Structured page parsing data:
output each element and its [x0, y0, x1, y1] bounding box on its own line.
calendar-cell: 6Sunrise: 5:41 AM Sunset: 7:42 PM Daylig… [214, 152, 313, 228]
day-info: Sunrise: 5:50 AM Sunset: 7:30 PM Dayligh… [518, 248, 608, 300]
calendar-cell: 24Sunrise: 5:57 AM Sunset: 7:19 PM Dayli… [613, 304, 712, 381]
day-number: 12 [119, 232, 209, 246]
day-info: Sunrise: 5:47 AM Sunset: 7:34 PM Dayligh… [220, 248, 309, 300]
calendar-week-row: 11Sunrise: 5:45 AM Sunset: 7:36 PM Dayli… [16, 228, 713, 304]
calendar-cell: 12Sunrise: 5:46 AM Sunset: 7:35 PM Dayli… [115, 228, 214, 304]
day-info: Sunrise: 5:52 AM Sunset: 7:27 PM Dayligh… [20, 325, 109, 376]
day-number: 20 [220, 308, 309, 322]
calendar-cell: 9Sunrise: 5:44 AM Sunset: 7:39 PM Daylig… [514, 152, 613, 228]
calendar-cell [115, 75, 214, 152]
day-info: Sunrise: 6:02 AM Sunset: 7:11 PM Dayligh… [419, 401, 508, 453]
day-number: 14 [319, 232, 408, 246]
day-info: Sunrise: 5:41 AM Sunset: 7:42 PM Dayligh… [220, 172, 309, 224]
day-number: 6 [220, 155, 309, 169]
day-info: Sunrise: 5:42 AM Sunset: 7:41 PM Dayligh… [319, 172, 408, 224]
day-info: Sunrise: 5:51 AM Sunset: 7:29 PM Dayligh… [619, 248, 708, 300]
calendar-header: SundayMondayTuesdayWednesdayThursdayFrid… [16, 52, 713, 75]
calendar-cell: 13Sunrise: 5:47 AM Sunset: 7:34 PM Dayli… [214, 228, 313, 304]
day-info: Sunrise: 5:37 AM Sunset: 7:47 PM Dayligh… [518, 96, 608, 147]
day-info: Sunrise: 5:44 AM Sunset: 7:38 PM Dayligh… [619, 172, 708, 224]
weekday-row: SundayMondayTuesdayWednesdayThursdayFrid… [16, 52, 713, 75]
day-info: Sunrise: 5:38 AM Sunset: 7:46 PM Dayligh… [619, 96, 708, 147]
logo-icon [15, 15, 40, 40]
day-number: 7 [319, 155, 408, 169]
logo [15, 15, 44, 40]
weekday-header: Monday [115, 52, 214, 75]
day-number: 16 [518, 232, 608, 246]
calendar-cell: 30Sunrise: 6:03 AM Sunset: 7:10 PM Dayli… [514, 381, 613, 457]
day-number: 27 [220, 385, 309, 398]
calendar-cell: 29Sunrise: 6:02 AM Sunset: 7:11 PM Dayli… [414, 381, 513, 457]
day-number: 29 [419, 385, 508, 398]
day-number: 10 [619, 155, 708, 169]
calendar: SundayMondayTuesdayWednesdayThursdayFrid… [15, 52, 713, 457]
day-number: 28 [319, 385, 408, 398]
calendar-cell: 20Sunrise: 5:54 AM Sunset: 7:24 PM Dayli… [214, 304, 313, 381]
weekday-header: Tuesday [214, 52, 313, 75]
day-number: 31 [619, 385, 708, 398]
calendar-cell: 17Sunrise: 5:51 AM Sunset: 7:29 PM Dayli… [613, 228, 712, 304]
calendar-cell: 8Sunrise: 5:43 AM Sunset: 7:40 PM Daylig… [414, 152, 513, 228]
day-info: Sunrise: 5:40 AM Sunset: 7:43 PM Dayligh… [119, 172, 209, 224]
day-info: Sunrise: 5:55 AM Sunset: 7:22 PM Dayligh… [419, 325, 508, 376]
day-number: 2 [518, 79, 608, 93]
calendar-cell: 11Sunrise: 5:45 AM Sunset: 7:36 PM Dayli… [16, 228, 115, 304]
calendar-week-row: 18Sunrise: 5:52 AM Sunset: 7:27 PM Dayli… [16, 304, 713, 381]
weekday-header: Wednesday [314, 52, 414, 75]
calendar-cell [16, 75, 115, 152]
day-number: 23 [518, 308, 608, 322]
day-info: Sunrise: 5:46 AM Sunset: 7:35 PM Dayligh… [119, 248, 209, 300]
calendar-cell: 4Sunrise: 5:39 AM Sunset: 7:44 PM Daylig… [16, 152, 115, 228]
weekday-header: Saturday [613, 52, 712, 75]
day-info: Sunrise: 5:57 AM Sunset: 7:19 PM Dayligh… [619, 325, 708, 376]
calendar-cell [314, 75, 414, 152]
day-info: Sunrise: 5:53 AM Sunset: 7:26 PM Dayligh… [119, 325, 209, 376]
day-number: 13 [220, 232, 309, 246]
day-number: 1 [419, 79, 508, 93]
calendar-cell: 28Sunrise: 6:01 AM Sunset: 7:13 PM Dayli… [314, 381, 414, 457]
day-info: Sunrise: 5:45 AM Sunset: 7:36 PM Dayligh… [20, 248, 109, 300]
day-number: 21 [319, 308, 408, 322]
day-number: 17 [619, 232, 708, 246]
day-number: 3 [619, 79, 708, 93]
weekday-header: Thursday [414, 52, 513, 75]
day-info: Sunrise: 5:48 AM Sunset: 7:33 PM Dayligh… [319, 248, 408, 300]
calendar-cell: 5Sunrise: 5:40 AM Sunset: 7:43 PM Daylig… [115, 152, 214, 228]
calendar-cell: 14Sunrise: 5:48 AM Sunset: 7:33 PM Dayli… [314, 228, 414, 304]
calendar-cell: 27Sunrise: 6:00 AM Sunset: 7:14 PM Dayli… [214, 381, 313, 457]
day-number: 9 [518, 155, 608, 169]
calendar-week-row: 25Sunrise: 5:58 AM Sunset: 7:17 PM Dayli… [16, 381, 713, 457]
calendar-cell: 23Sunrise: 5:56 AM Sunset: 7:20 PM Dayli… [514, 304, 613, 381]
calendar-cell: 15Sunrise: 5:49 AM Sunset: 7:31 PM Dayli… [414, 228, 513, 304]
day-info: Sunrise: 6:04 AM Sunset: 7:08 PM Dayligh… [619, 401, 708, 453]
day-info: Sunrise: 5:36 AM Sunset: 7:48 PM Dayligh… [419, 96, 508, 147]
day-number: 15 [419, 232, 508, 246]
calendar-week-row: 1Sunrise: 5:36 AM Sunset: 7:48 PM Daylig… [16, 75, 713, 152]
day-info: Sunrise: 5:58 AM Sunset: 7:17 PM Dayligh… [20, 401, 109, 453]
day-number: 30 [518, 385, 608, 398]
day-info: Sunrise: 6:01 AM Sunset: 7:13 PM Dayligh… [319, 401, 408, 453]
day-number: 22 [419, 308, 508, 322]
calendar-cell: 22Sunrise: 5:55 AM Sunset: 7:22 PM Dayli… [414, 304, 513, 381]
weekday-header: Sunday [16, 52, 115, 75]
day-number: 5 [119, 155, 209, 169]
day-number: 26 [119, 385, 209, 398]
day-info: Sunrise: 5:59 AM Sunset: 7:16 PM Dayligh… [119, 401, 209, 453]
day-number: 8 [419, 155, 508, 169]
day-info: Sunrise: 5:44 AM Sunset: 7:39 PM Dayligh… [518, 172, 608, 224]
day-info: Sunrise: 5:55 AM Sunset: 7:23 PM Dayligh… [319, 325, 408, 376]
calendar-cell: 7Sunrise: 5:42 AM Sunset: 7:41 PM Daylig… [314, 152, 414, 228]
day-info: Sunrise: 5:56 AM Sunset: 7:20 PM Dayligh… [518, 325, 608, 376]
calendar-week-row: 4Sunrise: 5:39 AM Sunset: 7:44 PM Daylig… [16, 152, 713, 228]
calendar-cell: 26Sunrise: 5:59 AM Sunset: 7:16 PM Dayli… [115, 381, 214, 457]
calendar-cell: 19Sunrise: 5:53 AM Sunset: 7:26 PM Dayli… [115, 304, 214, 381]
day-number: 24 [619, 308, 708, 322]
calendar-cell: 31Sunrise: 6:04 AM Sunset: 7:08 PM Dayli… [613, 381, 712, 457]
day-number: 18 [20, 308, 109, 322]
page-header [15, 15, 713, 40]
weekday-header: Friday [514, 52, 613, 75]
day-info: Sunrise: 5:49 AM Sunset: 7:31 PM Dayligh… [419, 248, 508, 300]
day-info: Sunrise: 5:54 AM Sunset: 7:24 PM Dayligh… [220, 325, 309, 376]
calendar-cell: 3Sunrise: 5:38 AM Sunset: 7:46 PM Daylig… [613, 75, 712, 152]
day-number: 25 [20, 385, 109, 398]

WHAT TO PRODUCE:
Which lines of the records above contain the word "SundayMondayTuesdayWednesdayThursdayFrid"? Copy each of them.

SOLVED EXERCISE:
calendar-header: SundayMondayTuesdayWednesdayThursdayFrid… [16, 52, 713, 75]
weekday-row: SundayMondayTuesdayWednesdayThursdayFrid… [16, 52, 713, 75]
calendar: SundayMondayTuesdayWednesdayThursdayFrid… [15, 52, 713, 457]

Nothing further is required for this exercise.